***** Data provided
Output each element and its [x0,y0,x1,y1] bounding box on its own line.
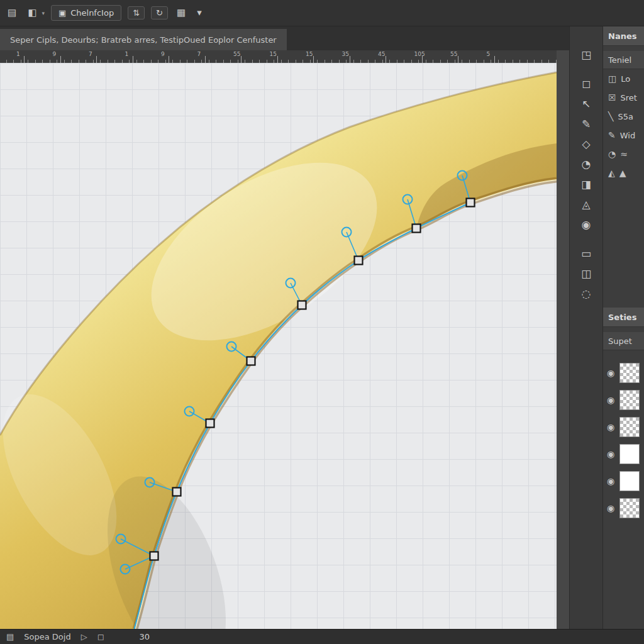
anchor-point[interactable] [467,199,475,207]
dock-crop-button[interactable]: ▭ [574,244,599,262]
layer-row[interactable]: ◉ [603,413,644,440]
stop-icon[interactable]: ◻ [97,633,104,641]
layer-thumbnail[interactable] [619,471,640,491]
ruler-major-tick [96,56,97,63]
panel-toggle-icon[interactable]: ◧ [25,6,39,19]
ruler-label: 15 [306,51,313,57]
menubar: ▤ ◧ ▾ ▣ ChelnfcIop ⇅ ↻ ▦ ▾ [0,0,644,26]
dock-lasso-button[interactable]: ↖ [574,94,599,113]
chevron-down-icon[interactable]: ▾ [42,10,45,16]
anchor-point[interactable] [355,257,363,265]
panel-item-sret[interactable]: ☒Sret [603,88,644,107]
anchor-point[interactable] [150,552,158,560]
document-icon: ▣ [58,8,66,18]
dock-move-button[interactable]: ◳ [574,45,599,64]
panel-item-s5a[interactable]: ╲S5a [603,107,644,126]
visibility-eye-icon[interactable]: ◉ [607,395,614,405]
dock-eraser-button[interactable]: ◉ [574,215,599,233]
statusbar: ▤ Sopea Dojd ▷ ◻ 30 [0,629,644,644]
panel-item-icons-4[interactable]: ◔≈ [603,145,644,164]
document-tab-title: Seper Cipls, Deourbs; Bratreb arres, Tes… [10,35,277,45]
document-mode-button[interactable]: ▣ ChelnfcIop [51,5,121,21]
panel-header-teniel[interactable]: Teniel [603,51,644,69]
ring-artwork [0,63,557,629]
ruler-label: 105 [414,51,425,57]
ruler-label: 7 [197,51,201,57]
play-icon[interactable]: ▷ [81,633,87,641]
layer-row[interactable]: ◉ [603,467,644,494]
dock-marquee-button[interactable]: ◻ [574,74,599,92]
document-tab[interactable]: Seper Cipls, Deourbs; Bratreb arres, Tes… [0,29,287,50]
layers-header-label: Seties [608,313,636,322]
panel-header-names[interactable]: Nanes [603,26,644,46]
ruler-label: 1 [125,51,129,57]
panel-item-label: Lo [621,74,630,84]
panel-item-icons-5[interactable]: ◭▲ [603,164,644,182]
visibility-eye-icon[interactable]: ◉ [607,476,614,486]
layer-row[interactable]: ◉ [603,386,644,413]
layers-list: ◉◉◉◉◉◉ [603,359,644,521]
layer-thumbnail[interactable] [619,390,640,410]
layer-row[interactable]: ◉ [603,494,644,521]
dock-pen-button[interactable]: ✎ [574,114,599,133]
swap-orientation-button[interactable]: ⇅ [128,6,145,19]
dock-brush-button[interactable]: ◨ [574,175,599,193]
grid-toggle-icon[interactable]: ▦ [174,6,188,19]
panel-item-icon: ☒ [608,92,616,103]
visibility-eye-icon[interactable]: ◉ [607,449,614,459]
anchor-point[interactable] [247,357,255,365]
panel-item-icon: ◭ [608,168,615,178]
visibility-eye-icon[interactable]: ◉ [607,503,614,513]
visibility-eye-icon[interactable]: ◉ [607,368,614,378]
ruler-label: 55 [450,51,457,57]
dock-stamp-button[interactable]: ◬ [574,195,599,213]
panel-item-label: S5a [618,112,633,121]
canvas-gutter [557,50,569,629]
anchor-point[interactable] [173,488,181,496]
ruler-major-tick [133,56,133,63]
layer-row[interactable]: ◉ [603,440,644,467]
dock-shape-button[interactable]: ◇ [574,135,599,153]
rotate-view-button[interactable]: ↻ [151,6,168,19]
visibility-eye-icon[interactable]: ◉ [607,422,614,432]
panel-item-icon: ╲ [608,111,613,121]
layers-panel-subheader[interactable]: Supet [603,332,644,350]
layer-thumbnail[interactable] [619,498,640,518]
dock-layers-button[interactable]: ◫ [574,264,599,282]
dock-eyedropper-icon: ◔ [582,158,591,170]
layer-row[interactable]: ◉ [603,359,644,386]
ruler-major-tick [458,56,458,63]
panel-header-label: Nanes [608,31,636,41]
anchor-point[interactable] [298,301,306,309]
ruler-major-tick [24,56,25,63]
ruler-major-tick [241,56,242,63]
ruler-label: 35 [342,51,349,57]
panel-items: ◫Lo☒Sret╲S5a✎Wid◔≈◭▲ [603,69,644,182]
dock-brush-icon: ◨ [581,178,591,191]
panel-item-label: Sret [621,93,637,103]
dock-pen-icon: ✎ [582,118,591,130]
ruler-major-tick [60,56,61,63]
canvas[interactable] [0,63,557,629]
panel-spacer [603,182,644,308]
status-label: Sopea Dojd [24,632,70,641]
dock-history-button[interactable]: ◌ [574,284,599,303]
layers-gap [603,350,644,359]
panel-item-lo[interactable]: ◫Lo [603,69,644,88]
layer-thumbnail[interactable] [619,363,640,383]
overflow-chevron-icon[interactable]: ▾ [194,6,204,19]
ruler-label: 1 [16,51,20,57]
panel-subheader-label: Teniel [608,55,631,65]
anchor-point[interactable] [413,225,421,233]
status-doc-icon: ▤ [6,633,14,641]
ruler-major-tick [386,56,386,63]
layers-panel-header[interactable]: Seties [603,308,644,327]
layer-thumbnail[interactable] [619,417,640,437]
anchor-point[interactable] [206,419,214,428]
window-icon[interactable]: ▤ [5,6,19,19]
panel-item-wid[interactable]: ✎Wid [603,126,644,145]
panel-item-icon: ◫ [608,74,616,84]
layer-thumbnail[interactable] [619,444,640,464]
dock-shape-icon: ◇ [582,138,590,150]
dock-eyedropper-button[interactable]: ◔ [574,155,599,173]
**********
*Exercise prompt*:
Copy the records above exactly. Do not carry any picture into the copy.

*Reply*:
Output each element and its [x0,y0,x1,y1] bounding box on its own line.
anchor-point[interactable] [467,199,475,207]
dock-crop-button[interactable]: ▭ [574,244,599,262]
layer-row[interactable]: ◉ [603,413,644,440]
stop-icon[interactable]: ◻ [97,633,104,641]
layer-thumbnail[interactable] [619,471,640,491]
ruler-major-tick [96,56,97,63]
panel-toggle-icon[interactable]: ◧ [25,6,39,19]
ruler-label: 15 [306,51,313,57]
menubar: ▤ ◧ ▾ ▣ ChelnfcIop ⇅ ↻ ▦ ▾ [0,0,644,26]
dock-lasso-button[interactable]: ↖ [574,94,599,113]
chevron-down-icon[interactable]: ▾ [42,10,45,16]
anchor-point[interactable] [355,257,363,265]
panel-item-sret[interactable]: ☒Sret [603,88,644,107]
anchor-point[interactable] [150,552,158,560]
document-icon: ▣ [58,8,66,18]
dock-move-button[interactable]: ◳ [574,45,599,64]
panel-item-s5a[interactable]: ╲S5a [603,107,644,126]
visibility-eye-icon[interactable]: ◉ [607,395,614,405]
dock-eraser-button[interactable]: ◉ [574,215,599,233]
statusbar: ▤ Sopea Dojd ▷ ◻ 30 [0,629,644,644]
panel-item-icons-4[interactable]: ◔≈ [603,145,644,164]
document-tab-title: Seper Cipls, Deourbs; Bratreb arres, Tes… [10,35,277,45]
document-mode-button[interactable]: ▣ ChelnfcIop [51,5,121,21]
panel-header-teniel[interactable]: Teniel [603,51,644,69]
ring-artwork [0,63,557,629]
ruler-label: 105 [414,51,425,57]
ruler-label: 7 [197,51,201,57]
play-icon[interactable]: ▷ [81,633,87,641]
layer-row[interactable]: ◉ [603,467,644,494]
dock-marquee-button[interactable]: ◻ [574,74,599,92]
document-tab[interactable]: Seper Cipls, Deourbs; Bratreb arres, Tes… [0,29,287,50]
layers-header-label: Seties [608,313,636,322]
panel-header-names[interactable]: Nanes [603,26,644,46]
ruler-label: 1 [125,51,129,57]
panel-item-label: Lo [621,74,630,84]
panel-item-icons-5[interactable]: ◭▲ [603,164,644,182]
visibility-eye-icon[interactable]: ◉ [607,476,614,486]
layer-row[interactable]: ◉ [603,386,644,413]
layers-list: ◉◉◉◉◉◉ [603,359,644,521]
layer-thumbnail[interactable] [619,390,640,410]
layer-row[interactable]: ◉ [603,494,644,521]
dock-pen-button[interactable]: ✎ [574,114,599,133]
swap-orientation-button[interactable]: ⇅ [128,6,145,19]
dock-brush-button[interactable]: ◨ [574,175,599,193]
grid-toggle-icon[interactable]: ▦ [174,6,188,19]
panel-item-icon: ☒ [608,92,616,103]
visibility-eye-icon[interactable]: ◉ [607,449,614,459]
anchor-point[interactable] [247,357,255,365]
panel-item-icon: ◭ [608,168,615,178]
visibility-eye-icon[interactable]: ◉ [607,503,614,513]
visibility-eye-icon[interactable]: ◉ [607,368,614,378]
ruler-label: 55 [450,51,457,57]
dock-stamp-button[interactable]: ◬ [574,195,599,213]
panel-item-label: S5a [618,112,633,121]
canvas-gutter [557,50,569,629]
anchor-point[interactable] [173,488,181,496]
ruler-major-tick [133,56,133,63]
layer-row[interactable]: ◉ [603,440,644,467]
dock-shape-button[interactable]: ◇ [574,135,599,153]
rotate-view-button[interactable]: ↻ [151,6,168,19]
visibility-eye-icon[interactable]: ◉ [607,422,614,432]
panel-item-icon: ╲ [608,111,613,121]
layers-panel-subheader[interactable]: Supet [603,332,644,350]
layer-thumbnail[interactable] [619,498,640,518]
dock-layers-button[interactable]: ◫ [574,264,599,282]
dock-eyedropper-icon: ◔ [582,158,591,170]
layer-row[interactable]: ◉ [603,359,644,386]
ruler-major-tick [458,56,458,63]
panel-header-label: Nanes [608,31,636,41]
anchor-point[interactable] [298,301,306,309]
ruler-major-tick [24,56,25,63]
ruler-major-tick [241,56,242,63]
ruler-label: 35 [342,51,349,57]
panel-items: ◫Lo☒Sret╲S5a✎Wid◔≈◭▲ [603,69,644,182]
dock-brush-icon: ◨ [581,178,591,191]
panel-item-label: Sret [621,93,637,103]
dock-pen-icon: ✎ [582,118,591,130]
ruler-major-tick [60,56,61,63]
canvas[interactable] [0,63,557,629]
panel-spacer [603,182,644,308]
status-label: Sopea Dojd [24,632,70,641]
dock-history-button[interactable]: ◌ [574,284,599,303]
layers-gap [603,350,644,359]
panel-item-lo[interactable]: ◫Lo [603,69,644,88]
layer-thumbnail[interactable] [619,363,640,383]
overflow-chevron-icon[interactable]: ▾ [194,6,204,19]
ruler-label: 1 [16,51,20,57]
panel-subheader-label: Teniel [608,55,631,65]
anchor-point[interactable] [413,225,421,233]
status-doc-icon: ▤ [6,633,14,641]
ruler-major-tick [386,56,386,63]
layers-panel-header[interactable]: Seties [603,308,644,327]
layer-thumbnail[interactable] [619,417,640,437]
anchor-point[interactable] [206,419,214,428]
window-icon[interactable]: ▤ [5,6,19,19]
panel-item-wid[interactable]: ✎Wid [603,126,644,145]
panel-item-icon: ◫ [608,74,616,84]
layer-thumbnail[interactable] [619,444,640,464]
dock-shape-icon: ◇ [582,138,590,150]
dock-eyedropper-button[interactable]: ◔ [574,155,599,173]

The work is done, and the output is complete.